Analysis Modules Reference

Analysis Modules Reference

Comprehensive documentation for the code analysis modules in src/analysis/.

Table of Contents

Overview

The analysis modules provide advanced static analysis capabilities on top of the CPG (Code Property Graph) stored in DuckDB:

Module Purpose Key Scenarios
CFGAnalyzer Control flow graph analysis, complexity metrics 5, 6, 13 (refactoring, performance)
FieldSensitiveTracer Field-path taint tracking 2, 8, 14 (security, compliance, incident)
DataFlowTracer General dataflow analysis facade 2, 14 (security, incident response)
CallGraphAnalyzer Call graph traversal 1, 12 (onboarding, cross-repo)
ConcurrencyAnalyzer Lock/mutex pattern detection 16 (concurrency)
CloneDetector Code duplicate detection 7, 13 (refactoring)

CFGAnalyzer

File: src/analysis/cfg_analyzer.py

CFG-based analysis using the edges_cfg table for accurate control flow analysis.

Features

  • Cyclomatic Complexity: McCabe complexity via M = E - N + 2
  • Path Enumeration: DFS-based execution path discovery with cycle detection
  • Dominator Analysis: Compute dominator and post-dominator trees
  • CFG Structure Extraction: Get nodes, edges, entry/exit points

Key Classes

@dataclass
class CFGStructure:
    """Represents the CFG structure of a method"""
    method_name: str
    method_full_name: str
    nodes: List[int]
    edges: List[Tuple[int, int]]  # (src, dst) pairs
    entry_nodes: List[int]
    exit_nodes: List[int]
    node_count: int
    edge_count: int

@dataclass
class CFGPath:
    """Represents an execution path through the CFG"""
    path_id: str
    nodes: List[int]
    length: int
    has_loop: bool = False

API Reference

CFGAnalyzer(cpg_service)

Initialize with CPGQueryService or DuckDB connection.

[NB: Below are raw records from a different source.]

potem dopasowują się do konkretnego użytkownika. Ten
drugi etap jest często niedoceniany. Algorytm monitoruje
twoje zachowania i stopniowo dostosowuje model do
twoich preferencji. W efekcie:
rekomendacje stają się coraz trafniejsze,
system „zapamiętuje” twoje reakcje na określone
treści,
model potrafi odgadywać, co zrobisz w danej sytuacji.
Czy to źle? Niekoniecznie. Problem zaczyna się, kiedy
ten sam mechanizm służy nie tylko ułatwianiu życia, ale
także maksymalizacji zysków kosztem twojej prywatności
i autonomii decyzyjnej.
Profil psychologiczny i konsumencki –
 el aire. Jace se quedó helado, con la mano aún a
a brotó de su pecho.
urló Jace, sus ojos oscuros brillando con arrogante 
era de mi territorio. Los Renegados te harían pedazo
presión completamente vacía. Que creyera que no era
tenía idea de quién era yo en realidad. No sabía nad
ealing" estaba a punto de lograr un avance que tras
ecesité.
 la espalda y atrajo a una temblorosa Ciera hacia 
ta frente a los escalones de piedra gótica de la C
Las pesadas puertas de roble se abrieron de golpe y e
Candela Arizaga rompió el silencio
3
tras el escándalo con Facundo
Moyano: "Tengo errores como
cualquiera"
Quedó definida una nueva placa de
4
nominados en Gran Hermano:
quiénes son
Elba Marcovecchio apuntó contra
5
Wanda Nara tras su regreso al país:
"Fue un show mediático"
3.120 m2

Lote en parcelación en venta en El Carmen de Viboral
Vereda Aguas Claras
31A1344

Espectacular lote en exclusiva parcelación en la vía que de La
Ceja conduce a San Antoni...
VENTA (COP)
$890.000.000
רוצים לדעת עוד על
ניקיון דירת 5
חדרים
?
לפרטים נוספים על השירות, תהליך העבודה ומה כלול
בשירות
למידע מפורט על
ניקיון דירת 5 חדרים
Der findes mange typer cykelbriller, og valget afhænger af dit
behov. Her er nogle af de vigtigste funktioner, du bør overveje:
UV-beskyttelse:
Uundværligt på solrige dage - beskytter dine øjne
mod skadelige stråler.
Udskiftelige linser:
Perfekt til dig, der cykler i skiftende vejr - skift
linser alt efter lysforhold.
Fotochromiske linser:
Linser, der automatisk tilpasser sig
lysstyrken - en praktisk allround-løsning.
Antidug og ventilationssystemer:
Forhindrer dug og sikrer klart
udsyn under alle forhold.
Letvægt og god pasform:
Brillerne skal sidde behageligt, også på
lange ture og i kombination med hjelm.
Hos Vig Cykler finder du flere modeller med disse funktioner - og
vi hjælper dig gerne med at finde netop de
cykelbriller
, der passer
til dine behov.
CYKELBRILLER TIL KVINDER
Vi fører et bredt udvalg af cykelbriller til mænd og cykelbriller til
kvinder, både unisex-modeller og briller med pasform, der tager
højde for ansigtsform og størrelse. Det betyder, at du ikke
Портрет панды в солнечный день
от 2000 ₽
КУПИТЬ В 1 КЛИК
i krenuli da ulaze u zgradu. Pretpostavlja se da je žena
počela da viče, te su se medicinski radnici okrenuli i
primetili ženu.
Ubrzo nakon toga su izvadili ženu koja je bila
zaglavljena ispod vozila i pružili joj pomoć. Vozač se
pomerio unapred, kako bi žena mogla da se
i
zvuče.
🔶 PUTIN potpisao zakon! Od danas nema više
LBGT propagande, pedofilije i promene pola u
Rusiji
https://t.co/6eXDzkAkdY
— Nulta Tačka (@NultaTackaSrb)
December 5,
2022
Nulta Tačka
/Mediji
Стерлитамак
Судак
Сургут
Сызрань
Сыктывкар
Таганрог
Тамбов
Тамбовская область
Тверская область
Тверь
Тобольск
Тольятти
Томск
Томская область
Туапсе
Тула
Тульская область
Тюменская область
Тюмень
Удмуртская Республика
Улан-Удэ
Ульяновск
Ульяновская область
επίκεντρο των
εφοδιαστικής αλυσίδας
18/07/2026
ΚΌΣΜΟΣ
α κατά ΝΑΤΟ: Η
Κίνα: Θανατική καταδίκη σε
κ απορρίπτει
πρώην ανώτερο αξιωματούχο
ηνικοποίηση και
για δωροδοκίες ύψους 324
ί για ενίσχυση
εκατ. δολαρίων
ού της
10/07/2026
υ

get_method_cfg(method_name: str) -> Optional[CFGStructure]

Get the CFG structure for a method.

from src.analysis.cfg_analyzer import CFGAnalyzer

analyzer = CFGAnalyzer(cpg_service)
cfg = analyzer.get_method_cfg("heap_insert")
print(f"Nodes: {cfg.node_count}, Edges: {cfg.edge_count}")

compute_cyclomatic_complexity(method_name: str) -> int

Calculate McCabe cyclomatic complexity: M = E - N + 2

complexity = analyzer.compute_cyclomatic_complexity("heap_insert")
print(f"Complexity: {complexity}")  # e.g., 15

enumerate_paths(method_name: str, max_paths: int = 100) -> List[CFGPath]

Find execution paths through the CFG with cycle detection.

paths = analyzer.enumerate_paths("process_query", max_paths=50)
for path in paths:
    print(f"Path {path.path_id}: {path.length} nodes, loop={path.has_loop}")

find_dominators(method_name: str) -> Dict[int, Set[int]]

Compute dominator tree using edges_dominate table.

find_post_dominators(method_name: str) -> Dict[int, Set[int]]

Compute post-dominator tree using edges_post_dominate table.

analyze_complexity_distribution() -> Dict[str, Any]

Analyze complexity across all methods in the codebase.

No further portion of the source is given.